What could cause an OBIEE session to NOT disconnect from the database? My understanding has always been that once a connection reaches the time limit imposed within the connection pool, the connection is terminated. None of our connection pools has a timeout longer than 5 minutes. And we don't have any variable initialization blocks that run more frequently than once per day, so it's not like an init block could be pinging the same connection over and over again. Something is causing OBIEE connections to NOT disconnect from the database after the appointed connection timeout. Today there are 6 such "hung" sessions. Tomorrow there will probably be several more. Eventually, we will have enough of them that we will have to again take some sort of step to clean them up. (Although, now that I think of it, we COULD just restart the BI Server service each night at some ridiculous hour like 3:00 a.m., which would not answer the "why", but could eliminate the problem.)
What could cause an OBIEE session to NOT disconnect from the database once its connection reaches the time limit imposed within the connection pool?
Thank you. If I may ask you to read the thread entries, you will find that we have already crossed all of those bridges.

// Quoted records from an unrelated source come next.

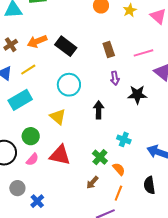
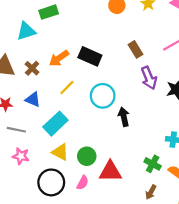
yellow line: (28, 70) -> (67, 87), moved
purple arrow: (115, 78) -> (149, 78), size x1.5
black arrow: (99, 110) -> (124, 117), moved
yellow triangle: (58, 117) -> (60, 152), moved
green circle: (31, 136) -> (87, 156), moved

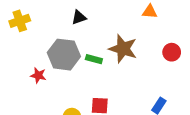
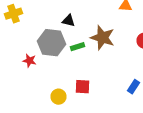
black triangle: (79, 17) -> (68, 21), moved, turned 32
green rectangle: (94, 59) -> (78, 47), turned -32

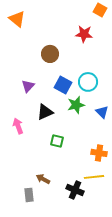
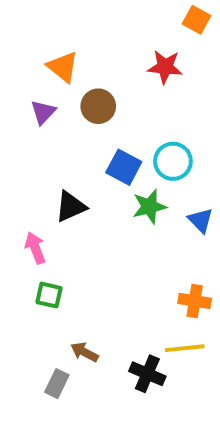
orange triangle: (17, 19) -> (63, 67), moved
purple triangle: (28, 86) -> (43, 112), moved
black triangle: (45, 112) -> (71, 207), moved
green square: (57, 141) -> (49, 295), moved
gray rectangle: (29, 195) -> (57, 384), turned 32

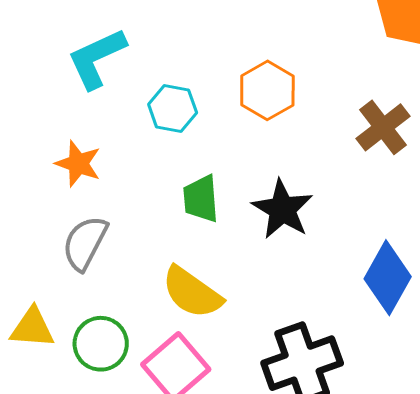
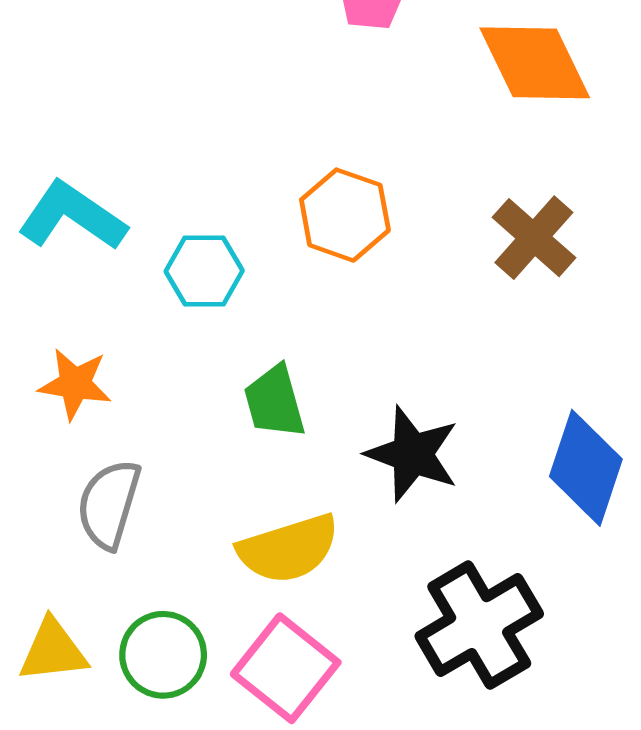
cyan L-shape: (97, 58) -> (72, 216), turned 70
black star: (282, 209) -> (412, 454), moved
yellow semicircle: (192, 293) -> (288, 549), turned -42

I have observed issues with on-premise with firewalls causing some of that type of behavior. It could apply to the cloud as well.
I would put these parameters in the sqlnet.ora that the OBI server is using and bounce it, then monitor.
Next, can check stuck thread timer, but I believe those are pre-tuned on OAC.
Because this is OAC, I don't think we have direct access to those parameters. In any event, we would have had no reason to change them from the defaults, and changing those defaults is not part of our standard setup. So I suspect that the answer to your question is "exactly what is shown here". Is there a way for us to view those parameters in our OAC environment?
Don't OAC guys help you out ? because this is infrastructure and maintance issue ? just curious
You have full and direct access to your OAC system running on public compute via SSH key. (This is different than BICS)
see: Managing SSH Access
This MOS document also describes how:
How To Collect Diagnostic Files and Logs in Oracle Analytics Cloud (OAC) (Doc ID 2236000.1)
The section... To collect configuration and diagnostic logs to review a runtime problem
If you need assistance, then you should log a service request with Oracle Support.